### WHAT TO WORK ON
Make an exact copy of the entries, and keep any pictures out of it.

### DATA FOR THIS TASK
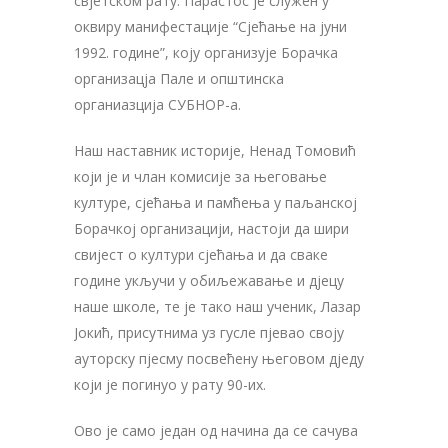
свјетском рату. Парастос је служен у
оквиру манифестације “Сјећање на јуни
1992. године”, коју организује Борачка
организацја Пале и општинска
органиазција СУБНОР-а.
Наш наставник историје, Ненад Томовић
који је и члан комисије за његовање
културе, сјећања и памћења у паљанској
Борачкој организацији, настоји да шири
свијест о култури сјећања и да сваке
године укључи у обиљежавање и дјецу
наше школе, те је тако наш ученик, Лазар
Јокић, присутнима уз гусле пјевао своју
ауторску пјесму посвећену његовом дједу
који је погинуо у рату 90-их.
Ово је само један од начина да се сачува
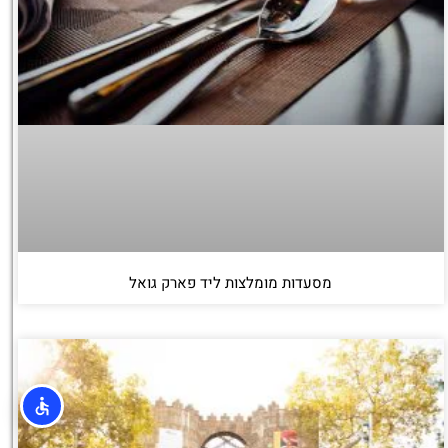
מסעדות מומלצות ליד פארק גואל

### EXERCISE SOLUTION
свјетском рату. Парастос је служен у
оквиру манифестације “Сјећање на јуни
1992. године”, коју организује Борачка
организацја Пале и општинска
органиазција СУБНОР-а.
Наш наставник историје, Ненад Томовић
који је и члан комисије за његовање
културе, сјећања и памћења у паљанској
Борачкој организацији, настоји да шири
свијест о култури сјећања и да сваке
године укључи у обиљежавање и дјецу
наше школе, те је тако наш ученик, Лазар
Јокић, присутнима уз гусле пјевао своју
ауторску пјесму посвећену његовом дједу
који је погинуо у рату 90-их.
Ово је само један од начина да се сачува
מסעדות מומלצות ליד פארק גואל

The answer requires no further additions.